[Document layout detection data]
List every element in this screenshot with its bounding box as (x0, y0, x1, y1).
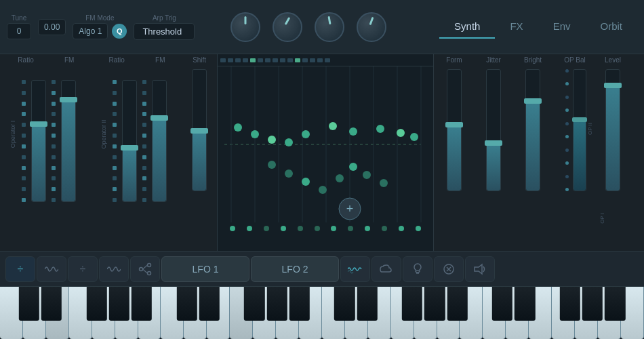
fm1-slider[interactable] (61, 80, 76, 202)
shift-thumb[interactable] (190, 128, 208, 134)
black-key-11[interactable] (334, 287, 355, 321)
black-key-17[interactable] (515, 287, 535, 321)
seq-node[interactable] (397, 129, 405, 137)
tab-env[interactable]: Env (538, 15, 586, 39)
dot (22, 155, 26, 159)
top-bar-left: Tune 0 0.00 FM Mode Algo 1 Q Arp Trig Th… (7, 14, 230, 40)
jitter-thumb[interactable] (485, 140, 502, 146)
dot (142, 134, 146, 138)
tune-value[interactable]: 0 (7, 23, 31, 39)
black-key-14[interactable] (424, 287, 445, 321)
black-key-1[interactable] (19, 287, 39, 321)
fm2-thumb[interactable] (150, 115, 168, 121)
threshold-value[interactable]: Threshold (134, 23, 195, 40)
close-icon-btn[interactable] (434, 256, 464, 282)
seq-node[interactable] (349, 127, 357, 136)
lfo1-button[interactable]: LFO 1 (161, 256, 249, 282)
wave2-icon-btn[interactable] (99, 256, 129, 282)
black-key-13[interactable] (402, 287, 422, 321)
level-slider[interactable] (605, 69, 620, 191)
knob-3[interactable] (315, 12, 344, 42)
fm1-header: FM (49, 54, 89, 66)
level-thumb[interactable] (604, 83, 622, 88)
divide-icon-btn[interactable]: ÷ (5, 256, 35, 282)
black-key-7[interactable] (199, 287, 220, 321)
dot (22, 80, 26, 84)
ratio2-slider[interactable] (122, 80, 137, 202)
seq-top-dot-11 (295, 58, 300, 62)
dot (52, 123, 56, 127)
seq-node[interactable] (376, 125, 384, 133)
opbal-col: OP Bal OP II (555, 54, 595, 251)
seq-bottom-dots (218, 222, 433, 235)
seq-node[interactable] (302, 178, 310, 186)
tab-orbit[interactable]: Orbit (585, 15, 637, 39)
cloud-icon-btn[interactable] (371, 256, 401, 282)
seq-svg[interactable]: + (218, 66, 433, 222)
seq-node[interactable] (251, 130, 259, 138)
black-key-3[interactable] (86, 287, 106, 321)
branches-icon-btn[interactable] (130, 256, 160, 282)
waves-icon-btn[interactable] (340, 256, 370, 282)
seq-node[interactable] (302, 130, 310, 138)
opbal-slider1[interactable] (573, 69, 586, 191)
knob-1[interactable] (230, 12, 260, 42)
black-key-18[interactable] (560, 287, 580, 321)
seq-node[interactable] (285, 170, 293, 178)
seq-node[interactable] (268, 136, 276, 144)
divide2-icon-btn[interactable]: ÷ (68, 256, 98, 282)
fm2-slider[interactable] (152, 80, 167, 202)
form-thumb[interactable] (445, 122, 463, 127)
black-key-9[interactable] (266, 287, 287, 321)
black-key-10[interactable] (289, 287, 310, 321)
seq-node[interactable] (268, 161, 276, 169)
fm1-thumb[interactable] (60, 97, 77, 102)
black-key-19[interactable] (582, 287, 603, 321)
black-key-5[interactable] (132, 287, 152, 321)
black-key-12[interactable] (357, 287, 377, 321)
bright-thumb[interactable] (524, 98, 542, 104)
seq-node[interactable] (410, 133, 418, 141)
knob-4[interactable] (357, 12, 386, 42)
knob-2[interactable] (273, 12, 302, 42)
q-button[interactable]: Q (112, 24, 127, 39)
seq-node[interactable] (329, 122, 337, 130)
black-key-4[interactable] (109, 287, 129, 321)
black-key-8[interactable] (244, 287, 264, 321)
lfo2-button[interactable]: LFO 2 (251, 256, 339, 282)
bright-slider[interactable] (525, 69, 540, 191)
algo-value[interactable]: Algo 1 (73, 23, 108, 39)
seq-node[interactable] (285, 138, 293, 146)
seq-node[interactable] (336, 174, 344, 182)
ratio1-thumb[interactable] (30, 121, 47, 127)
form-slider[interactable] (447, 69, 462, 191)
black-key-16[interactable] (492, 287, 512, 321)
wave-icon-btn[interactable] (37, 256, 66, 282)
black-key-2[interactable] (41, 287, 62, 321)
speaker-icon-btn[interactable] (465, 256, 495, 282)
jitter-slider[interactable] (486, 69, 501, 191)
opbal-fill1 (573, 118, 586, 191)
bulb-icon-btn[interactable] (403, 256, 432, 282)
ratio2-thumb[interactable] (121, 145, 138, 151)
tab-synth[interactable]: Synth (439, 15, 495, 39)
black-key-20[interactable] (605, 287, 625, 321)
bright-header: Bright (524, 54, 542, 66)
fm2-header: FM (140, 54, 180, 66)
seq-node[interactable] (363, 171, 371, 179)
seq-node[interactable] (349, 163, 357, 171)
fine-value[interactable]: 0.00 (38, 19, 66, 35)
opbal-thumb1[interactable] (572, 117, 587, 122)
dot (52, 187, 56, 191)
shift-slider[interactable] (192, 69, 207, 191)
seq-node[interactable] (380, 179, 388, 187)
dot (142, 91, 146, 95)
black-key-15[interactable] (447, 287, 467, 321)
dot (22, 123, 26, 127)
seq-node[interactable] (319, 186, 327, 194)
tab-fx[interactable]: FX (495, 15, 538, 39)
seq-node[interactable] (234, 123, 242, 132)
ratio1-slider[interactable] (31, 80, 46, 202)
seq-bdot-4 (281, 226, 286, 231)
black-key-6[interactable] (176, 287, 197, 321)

---

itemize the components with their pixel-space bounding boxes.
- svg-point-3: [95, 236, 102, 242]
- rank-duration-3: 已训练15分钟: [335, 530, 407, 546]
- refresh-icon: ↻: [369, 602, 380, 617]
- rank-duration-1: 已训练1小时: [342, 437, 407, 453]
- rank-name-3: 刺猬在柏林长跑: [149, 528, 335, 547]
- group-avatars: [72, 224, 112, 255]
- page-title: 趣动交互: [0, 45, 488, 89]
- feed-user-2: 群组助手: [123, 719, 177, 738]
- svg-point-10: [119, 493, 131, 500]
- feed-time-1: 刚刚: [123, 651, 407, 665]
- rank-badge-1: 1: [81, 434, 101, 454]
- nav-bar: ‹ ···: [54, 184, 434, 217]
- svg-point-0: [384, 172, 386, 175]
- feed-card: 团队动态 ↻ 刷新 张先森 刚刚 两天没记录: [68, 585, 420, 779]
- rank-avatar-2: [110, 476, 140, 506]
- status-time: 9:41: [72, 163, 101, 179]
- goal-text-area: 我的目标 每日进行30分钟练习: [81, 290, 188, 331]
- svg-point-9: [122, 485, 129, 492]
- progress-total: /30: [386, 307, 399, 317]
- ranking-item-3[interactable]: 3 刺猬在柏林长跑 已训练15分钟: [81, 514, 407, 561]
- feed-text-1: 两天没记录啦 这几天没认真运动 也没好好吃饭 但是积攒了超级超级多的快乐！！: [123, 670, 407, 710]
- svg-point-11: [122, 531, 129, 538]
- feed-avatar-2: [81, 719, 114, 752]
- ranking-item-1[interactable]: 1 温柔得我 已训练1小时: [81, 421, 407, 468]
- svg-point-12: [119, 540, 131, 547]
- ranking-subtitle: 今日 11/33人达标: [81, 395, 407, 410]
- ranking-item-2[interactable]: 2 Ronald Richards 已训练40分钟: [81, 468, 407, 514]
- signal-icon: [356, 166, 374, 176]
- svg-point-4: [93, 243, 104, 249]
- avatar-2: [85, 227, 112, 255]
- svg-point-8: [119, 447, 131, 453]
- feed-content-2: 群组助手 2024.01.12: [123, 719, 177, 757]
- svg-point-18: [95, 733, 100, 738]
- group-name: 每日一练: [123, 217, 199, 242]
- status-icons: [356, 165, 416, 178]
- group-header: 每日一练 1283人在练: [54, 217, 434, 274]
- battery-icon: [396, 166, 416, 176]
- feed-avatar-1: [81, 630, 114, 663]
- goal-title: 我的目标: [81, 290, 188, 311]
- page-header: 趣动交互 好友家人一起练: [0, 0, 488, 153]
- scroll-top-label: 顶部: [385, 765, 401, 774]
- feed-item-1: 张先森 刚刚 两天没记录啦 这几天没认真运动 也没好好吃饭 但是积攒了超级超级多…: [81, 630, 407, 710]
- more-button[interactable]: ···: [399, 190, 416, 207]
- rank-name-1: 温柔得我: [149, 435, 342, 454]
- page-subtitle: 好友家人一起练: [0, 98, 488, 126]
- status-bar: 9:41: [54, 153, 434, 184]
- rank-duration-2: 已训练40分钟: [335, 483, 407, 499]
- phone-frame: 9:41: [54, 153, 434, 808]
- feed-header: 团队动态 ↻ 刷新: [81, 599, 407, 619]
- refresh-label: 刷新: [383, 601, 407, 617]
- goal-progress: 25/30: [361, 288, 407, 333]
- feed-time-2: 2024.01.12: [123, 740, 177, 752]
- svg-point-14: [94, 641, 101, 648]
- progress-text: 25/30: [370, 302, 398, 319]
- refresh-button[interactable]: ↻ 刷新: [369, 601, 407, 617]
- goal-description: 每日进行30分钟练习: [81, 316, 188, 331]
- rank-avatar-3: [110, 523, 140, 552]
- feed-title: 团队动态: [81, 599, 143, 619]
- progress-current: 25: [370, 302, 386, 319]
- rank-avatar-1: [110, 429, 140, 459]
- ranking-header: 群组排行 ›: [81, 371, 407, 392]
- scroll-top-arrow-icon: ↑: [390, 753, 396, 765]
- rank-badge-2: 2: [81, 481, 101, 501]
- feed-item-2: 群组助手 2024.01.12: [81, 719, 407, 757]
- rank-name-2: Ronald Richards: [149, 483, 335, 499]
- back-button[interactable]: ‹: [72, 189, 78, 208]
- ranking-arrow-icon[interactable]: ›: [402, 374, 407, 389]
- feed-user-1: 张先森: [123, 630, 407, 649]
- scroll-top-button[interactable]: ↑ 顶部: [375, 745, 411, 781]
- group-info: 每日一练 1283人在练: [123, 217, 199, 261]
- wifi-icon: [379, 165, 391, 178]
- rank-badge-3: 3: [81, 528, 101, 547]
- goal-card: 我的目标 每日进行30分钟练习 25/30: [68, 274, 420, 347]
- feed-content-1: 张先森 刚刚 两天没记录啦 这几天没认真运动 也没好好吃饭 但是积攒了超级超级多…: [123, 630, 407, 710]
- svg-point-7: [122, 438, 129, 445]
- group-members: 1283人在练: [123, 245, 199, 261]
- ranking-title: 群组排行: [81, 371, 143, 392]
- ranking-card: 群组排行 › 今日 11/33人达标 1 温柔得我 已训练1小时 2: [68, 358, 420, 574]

==

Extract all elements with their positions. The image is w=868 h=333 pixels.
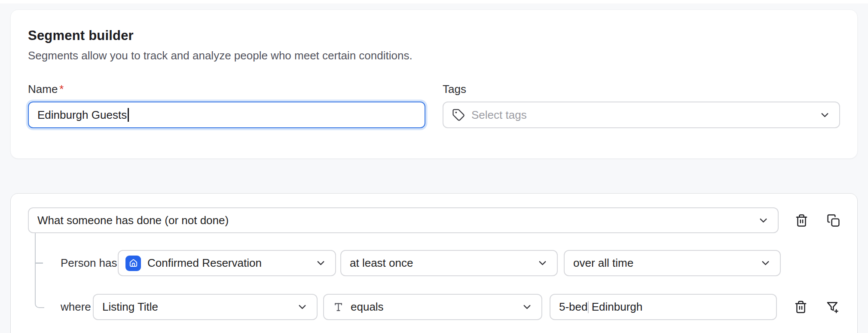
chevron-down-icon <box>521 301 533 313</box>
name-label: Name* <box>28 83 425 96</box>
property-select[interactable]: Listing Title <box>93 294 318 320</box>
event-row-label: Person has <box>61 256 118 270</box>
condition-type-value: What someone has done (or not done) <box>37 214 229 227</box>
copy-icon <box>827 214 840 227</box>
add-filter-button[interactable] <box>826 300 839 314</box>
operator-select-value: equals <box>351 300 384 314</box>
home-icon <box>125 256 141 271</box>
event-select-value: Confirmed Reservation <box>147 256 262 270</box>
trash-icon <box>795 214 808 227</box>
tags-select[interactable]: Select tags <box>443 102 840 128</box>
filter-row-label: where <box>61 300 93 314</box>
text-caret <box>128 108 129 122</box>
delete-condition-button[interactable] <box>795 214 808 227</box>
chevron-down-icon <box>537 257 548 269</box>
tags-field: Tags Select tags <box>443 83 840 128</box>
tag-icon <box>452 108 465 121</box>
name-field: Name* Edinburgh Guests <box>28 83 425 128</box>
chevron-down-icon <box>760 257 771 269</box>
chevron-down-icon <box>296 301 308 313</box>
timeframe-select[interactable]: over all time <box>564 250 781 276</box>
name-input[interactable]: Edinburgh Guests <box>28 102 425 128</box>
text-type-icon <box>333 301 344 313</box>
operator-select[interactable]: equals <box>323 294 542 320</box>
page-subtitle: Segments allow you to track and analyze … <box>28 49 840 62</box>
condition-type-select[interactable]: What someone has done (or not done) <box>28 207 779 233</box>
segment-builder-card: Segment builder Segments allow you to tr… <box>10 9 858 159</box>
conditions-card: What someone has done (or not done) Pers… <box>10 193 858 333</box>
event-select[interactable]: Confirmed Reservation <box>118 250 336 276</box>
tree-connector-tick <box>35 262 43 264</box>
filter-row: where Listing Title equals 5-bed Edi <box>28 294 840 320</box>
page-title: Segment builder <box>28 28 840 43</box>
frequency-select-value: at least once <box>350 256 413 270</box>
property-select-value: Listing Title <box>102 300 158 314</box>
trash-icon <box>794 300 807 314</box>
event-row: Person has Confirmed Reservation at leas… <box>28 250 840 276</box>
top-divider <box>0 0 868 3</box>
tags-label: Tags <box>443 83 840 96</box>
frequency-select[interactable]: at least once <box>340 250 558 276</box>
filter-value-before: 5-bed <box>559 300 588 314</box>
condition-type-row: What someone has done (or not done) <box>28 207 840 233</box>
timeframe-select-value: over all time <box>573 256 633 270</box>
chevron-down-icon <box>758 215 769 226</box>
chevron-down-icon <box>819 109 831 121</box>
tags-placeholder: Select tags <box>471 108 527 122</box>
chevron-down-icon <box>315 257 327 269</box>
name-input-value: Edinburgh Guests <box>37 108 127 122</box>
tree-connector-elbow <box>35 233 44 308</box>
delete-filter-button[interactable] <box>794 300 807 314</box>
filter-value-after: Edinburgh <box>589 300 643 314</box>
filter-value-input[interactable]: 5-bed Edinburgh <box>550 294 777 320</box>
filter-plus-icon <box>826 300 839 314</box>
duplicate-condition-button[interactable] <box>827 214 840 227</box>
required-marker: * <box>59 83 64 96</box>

§ Problem description
Track down all lines above with the string "Edinburgh" and copy them.

§ Response
name-field: Name* Edinburgh Guests <box>28 83 425 128</box>
name-input[interactable]: Edinburgh Guests <box>28 102 425 128</box>
name-input-value: Edinburgh Guests <box>37 108 127 122</box>
filter-value-after: Edinburgh <box>589 300 643 314</box>
filter-value-input[interactable]: 5-bed Edinburgh <box>550 294 777 320</box>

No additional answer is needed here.